- One Role Per PortGroup – Using each port group for a single role would be an ideal scenario while designing networks for a vSphere environment. In essence, you should have one VMkernel (Management) PortGroup each for Management Network, Secondary Management Network (if available), FT, vMotion & vSphere Replication (this option is still not active in vSphere, although can be seen through vSphere Web Client). This will ensure that you assign individual VMK IDs to each function which not only makes your network settings simple but easy to troubleshoot as well. For Virtual Machine Port Groups you have to use separate PortGroups for easy identification and VLAN tagging. Although with a VLAN trunk option available on dvSwitch you can use a single PortGroup for multiple segments (rarely used).
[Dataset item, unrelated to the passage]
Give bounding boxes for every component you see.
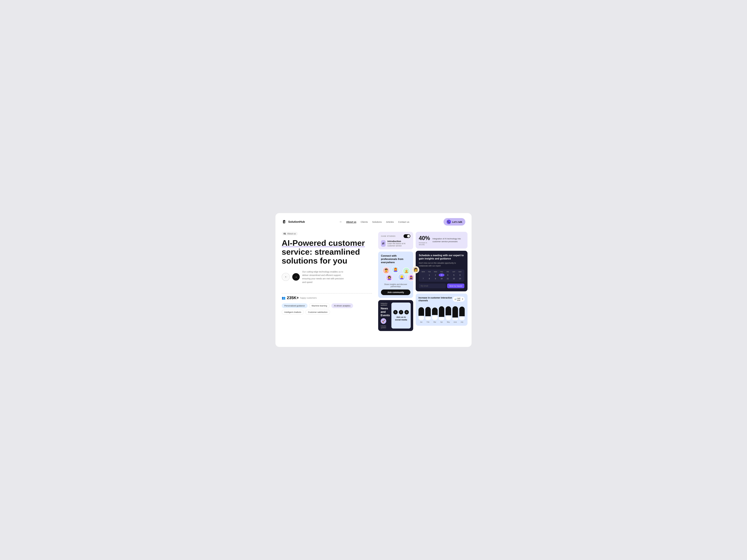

- Use of VLANs – Use of VLANs is not uncommon in a vSphere infrastructure. This is the easiest method to make sure that you can run multiple network segments on a single physical wire. I have seen a very few environments who do not use VLANs & in most of such cases it is the lack of networking knowledge. Have seen servers with up to 22 NIC ports and the same number of network cables going out of the server which ofcourse is INSANE. The simple reason behind this crazy setup was no use of VLANs. Last but not the least, don’t forget to trunk the VLANs in the physical switch ports and define the same on the virtual port group. Use of VLAN1 (native VLANs) is another crime which should never be committed 🙂
- Standardize VMkernel interfaces across ESXi hosts – This one is the simplest but the most ignored best practice of all. Each VMK defined on a host should be identical to the VMK defined on other hosts in the same ESXi cluster. For e.g. if VMK0 is Management on one host, it should be Management on all the other hosts in the cluster. Same applies to all the VMkernel interfaces. This will ensure that your network configuration is easily readable. Another benefit is seen when you are writing scripts to manage network settings of your ESXi cluster. Try to follow this practice for IP addressing of management functions as well. This makes your life easy when you are troubleshooting during those unplanned downtime.
- Redundant NICs, dedicated FT Network, appropriate Load Balancing Policies & appropriate NIC failover ordering are other few configurations which can make or break the networking stack of a vSphere Infrastructure.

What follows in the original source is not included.